*** Opening of Given records ***

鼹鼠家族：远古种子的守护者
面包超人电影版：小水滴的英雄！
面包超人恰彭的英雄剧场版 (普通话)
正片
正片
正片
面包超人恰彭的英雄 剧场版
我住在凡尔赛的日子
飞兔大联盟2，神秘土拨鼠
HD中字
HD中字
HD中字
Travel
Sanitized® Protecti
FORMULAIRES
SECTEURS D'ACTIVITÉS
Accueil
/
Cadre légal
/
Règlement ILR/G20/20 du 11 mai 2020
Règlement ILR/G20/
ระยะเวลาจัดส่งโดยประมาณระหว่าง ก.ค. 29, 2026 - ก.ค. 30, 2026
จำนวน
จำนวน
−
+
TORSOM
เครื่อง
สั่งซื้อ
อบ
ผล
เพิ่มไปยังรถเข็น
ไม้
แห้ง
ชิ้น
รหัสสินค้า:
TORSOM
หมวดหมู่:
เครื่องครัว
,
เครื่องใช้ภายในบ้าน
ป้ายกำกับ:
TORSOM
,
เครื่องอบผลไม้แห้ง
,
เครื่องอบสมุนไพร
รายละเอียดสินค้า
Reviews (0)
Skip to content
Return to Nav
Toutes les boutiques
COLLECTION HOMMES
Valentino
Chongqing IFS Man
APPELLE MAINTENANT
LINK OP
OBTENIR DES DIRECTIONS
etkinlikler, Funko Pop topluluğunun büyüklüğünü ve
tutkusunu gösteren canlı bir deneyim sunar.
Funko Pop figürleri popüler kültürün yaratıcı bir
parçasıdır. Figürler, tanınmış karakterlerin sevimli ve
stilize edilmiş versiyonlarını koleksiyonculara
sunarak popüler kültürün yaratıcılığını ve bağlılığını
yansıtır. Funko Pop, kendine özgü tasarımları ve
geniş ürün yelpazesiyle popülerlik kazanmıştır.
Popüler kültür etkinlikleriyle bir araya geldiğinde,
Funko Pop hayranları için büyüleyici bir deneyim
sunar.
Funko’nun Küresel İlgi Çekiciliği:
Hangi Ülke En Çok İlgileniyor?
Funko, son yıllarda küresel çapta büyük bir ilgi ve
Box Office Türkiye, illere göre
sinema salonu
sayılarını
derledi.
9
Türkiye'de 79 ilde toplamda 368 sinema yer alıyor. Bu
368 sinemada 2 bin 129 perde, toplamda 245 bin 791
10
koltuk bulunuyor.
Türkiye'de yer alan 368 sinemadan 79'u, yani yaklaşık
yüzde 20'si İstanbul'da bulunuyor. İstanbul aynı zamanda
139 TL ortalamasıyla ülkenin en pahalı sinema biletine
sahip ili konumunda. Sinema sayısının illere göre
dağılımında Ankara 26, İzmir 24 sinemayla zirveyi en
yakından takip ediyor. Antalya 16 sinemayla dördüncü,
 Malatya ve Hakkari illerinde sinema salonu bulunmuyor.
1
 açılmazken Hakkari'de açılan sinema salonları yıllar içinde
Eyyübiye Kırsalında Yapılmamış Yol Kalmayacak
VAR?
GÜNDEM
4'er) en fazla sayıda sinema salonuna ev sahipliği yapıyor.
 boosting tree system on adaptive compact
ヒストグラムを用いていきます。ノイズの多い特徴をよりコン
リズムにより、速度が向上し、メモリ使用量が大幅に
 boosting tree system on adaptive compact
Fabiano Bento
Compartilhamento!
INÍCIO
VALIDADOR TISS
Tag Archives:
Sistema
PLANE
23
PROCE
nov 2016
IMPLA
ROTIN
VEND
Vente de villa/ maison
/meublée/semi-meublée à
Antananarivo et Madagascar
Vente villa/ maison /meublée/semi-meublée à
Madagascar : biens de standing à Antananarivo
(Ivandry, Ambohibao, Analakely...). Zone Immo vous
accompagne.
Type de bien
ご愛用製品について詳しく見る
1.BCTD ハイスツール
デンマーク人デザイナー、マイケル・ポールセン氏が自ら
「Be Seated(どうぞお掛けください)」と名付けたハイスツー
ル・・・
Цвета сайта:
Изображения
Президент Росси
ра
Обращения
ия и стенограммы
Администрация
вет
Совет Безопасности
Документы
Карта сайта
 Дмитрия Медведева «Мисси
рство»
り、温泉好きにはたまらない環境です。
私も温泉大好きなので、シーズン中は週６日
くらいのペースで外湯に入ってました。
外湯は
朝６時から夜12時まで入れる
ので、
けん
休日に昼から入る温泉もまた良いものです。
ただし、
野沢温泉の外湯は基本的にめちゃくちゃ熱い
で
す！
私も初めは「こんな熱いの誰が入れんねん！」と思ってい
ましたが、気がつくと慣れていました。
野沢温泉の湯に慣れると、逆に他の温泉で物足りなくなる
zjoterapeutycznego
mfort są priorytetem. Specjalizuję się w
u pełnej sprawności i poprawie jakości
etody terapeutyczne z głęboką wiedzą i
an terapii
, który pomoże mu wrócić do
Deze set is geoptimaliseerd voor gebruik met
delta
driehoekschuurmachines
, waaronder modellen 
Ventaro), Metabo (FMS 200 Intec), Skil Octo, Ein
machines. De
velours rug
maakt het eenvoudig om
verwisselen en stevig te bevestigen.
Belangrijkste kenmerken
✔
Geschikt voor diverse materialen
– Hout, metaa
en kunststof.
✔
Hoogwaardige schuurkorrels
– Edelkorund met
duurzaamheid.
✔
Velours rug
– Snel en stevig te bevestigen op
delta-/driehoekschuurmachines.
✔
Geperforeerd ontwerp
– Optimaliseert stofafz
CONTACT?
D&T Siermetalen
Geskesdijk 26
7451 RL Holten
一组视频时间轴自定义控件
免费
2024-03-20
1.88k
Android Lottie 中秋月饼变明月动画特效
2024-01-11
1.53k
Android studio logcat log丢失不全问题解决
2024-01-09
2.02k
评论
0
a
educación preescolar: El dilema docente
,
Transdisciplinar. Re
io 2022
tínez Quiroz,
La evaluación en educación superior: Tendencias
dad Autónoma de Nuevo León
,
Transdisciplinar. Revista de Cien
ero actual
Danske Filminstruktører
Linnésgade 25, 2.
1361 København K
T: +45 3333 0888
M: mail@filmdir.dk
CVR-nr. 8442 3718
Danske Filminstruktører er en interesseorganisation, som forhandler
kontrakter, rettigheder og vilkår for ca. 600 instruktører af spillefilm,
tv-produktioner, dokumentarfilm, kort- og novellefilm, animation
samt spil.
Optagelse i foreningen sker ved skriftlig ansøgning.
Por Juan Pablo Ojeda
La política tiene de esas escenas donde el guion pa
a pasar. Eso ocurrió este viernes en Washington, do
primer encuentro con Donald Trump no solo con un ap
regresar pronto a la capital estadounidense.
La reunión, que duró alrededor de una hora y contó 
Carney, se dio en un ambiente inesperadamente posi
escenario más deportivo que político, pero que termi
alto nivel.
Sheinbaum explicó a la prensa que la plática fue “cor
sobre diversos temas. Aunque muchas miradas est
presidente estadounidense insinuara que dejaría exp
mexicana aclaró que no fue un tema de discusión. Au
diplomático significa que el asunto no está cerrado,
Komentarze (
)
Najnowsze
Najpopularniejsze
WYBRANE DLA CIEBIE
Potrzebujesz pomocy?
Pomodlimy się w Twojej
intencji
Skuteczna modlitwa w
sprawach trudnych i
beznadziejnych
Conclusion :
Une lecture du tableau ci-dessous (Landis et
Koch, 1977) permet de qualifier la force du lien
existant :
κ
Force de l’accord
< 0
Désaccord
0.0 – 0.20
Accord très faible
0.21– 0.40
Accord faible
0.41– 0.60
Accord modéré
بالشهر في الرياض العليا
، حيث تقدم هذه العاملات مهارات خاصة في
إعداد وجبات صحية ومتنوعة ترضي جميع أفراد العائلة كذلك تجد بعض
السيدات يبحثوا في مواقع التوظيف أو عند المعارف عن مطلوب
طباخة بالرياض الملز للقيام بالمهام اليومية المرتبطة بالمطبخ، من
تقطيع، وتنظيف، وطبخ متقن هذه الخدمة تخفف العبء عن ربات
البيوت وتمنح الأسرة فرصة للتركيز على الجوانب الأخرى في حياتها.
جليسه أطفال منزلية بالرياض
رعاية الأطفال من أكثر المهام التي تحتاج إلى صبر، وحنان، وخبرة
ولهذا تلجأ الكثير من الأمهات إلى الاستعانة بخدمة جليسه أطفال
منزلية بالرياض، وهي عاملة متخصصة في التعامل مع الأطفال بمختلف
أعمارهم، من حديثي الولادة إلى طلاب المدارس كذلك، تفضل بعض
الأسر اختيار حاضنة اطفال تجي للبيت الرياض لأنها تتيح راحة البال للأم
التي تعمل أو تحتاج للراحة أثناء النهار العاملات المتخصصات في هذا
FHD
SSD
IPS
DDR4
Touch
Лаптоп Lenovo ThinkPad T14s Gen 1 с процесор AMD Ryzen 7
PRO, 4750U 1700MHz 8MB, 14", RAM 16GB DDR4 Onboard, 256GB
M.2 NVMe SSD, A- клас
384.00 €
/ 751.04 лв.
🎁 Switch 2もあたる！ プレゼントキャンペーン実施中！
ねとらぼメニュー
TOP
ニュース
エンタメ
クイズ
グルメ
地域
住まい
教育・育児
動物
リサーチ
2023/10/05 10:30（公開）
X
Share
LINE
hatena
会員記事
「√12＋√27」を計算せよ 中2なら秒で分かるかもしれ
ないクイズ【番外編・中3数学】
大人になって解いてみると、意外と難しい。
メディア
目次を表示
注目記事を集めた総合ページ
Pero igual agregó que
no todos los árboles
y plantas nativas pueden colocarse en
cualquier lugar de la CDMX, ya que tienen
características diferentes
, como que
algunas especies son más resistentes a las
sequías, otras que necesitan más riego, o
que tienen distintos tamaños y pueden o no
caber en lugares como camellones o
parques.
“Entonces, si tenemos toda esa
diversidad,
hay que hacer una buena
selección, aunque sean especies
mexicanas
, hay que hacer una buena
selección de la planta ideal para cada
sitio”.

*** Close of Given records ***

Output, from the data above, the lines from the line with "Madagascar : biens de standing à Antananarivo" to the line with "私も温泉大好きなので、シーズン中は週６日" exactly as they stand, both ends included and nothing else.

Madagascar : biens de standing à Antananarivo
(Ivandry, Ambohibao, Analakely...). Zone Immo vous
accompagne.
Type de bien
ご愛用製品について詳しく見る
1.BCTD ハイスツール
デンマーク人デザイナー、マイケル・ポールセン氏が自ら
「Be Seated(どうぞお掛けください)」と名付けたハイスツー
ル・・・
Цвета сайта:
Изображения
Президент Росси
ра
Обращения
ия и стенограммы
Администрация
вет
Совет Безопасности
Документы
Карта сайта
 Дмитрия Медведева «Мисси
рство»
り、温泉好きにはたまらない環境です。
私も温泉大好きなので、シーズン中は週６日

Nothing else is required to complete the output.